In the entries below, count the lines that hold the string "also" and state only that count.

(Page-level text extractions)
------------------------------------------------------------

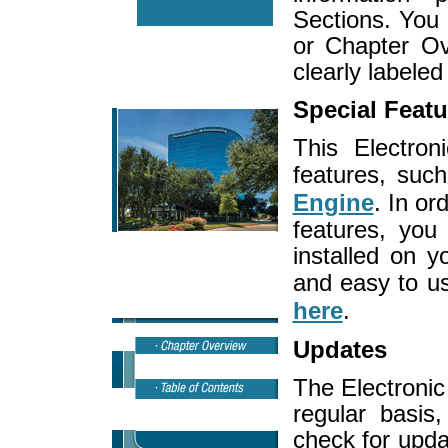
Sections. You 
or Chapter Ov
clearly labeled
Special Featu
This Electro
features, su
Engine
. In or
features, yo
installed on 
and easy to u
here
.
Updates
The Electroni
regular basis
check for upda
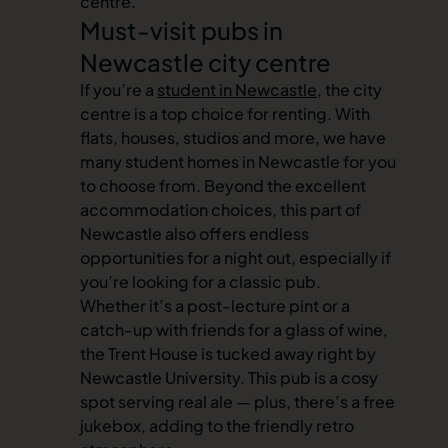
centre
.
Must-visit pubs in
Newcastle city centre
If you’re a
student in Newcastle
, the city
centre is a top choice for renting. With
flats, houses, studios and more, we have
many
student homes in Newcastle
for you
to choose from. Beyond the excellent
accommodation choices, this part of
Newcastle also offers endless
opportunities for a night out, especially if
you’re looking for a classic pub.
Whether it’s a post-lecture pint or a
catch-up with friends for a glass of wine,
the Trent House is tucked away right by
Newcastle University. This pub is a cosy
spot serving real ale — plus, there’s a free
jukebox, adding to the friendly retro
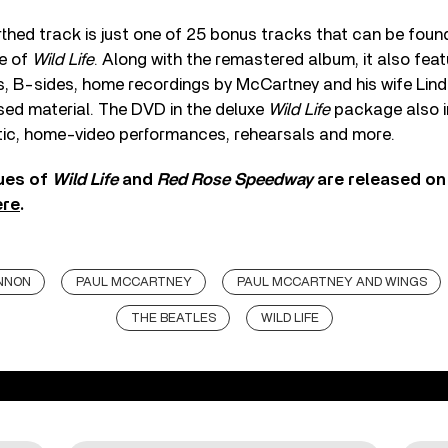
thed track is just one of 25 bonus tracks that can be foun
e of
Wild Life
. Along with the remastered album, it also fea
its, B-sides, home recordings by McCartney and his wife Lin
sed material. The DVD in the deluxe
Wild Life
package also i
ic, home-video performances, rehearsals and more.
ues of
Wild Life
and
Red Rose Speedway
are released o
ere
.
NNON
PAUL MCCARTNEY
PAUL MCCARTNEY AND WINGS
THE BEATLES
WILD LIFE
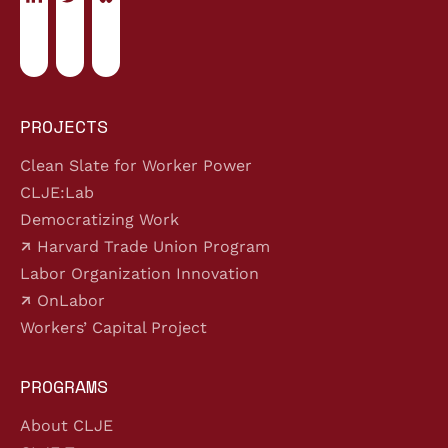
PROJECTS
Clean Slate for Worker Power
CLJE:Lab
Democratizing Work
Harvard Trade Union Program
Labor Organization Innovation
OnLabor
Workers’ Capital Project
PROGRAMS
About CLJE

------------------------------------------------------------

▶ [RESPONSE TO THIS TASK]: 3